Natürlich bekommt Sallis heute öfters zu hören, dass es schon sehr merkwürdig sei, dass ein weißer Autor über einen schwarzen Protagonisten schreibe. Aber da ist Sallis nicht der erste: Zuvor taten die schon Ed Lacey, John Ball (die beide mehr oder weniger für dieses Unterfangen mit dem Edgar Allan Poe-Award ausgezeichnet wurden) und Shane Stevens.

Mit dem ersten Lew Griffin-Roman begann sein Durchbruch. Nun wurde er als Romancier und Erneuerer des Privatdetektivromans ernst genommen.

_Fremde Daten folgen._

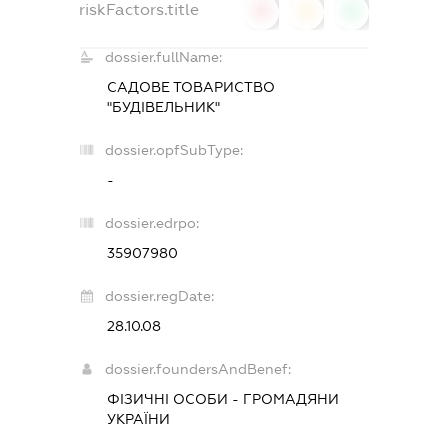
riskFactors.title
0
0
0
dossier.fullName:
САДОВЕ ТОВАРИСТВО
"БУДІВЕЛЬНИК"
dossier.opfSubType:
-
dossier.edrpo:
35907980
dossier.regDate:
28.10.08
dossier.foundersAndBenef:
ФІЗИЧНІ ОСОБИ - ГРОМАДЯНИ
УКРАЇНИ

„Als ich begann, geschah in der Science Fiction ungeheuer viel neues. Michael Moorcock mit New Worlds und Damon Knight mit Orbit ermöglichten plötzlich tiefe, eigene Erfahrungen in phantastische Literatur umzusetzen, jenseits von Space Operas. Heute, denke ich jedenfalls, ermöglicht die Noir-Literatur diese innovativen Visionen bei einer eingeweihten Leserschaft. Die großen zeitgenössischen Kriminalliteraten sind großartige Schriftsteller, die auch außerhalb des Genres zu den besten zählen würden. Autoren wie Stephen Greenleaf, James Lee Burke oder George P.Pelecanos. Mit meinen Griffin-Romanen versuche ich die Energie und den klassischen Rahmen des Genres Private Eye-Novel mit intensiver Sprache und Charakteren zu verbinden. Damit das klar ist: Ich will das Genre nicht auflösen oder diskriminieren, ich nutze seine Kraft.“

Trotzdem sind diese Genre-Romane weniger Privatdetektivromane als Romane über einen Privatdetektiv. „Ich lese PI-novels Wegen der Atmosphäre und des Tons. Der Plot interessiert mich kaum.“ Die weiteren Charaktere, alles ausgereifte, dreidimensionale Persönlichkeiten, sind meistens Angehörige gesellschaftlicher Außenseitergruppierungen: Drogensüchtige, Homosexuelle, Prostituierte und Nachtarbeiter. „Ich selbst habe fast immer eine Randgruppenexistenz geführt und kenne diese Menschen am besten. Vielleicht mache ich es mir damit zu einfach, aber meine Werte – und die in meinen Büchern – sind mit Sicherheit nicht die der Mittelschicht. Eines meiner größten Vergnügen in diesen Romanen ist das Brechen von Klischees. Ich nehme ein Stereotyp wie etwa einen Privatdetektiv, um dann die gewohnten Vorstellungen zu brechen. Mit DEINE AUGEN HAT DER TOD habe ich dasselbe für den Agententhriller versucht.“

Neben den Romanen nehmen Literaturkritik und Essays weiterhin breiten Raum in seinem Schaffen ein. Er schreibt regelmäßig für die „Washington Post“, „New York Times Book Review“ und die „L.A.Times“. Als begeisterter Kriminalliterat hat er trotz seines Erfolges aber nie seine Verbundenheit mit dem Fandom verloren, und so schreibt er weiterhin unentgeltlich für „Mystery Scene“, „Crime Time“ und andere Magazine hochkarätige Besprechungen und Kritiken. Seine jüngsten Essays über George P.Pelecanos‘ DAS GROSSE UMLEGEN (DuMont Noir Band 6) und James Lee Burke (die in dem DuMont-Noir Reader NOIR 2000 auf Deutsch erscheinen), gehören zum Intelligentesten, das in jüngster Zeit über das Genre geschrieben wurde.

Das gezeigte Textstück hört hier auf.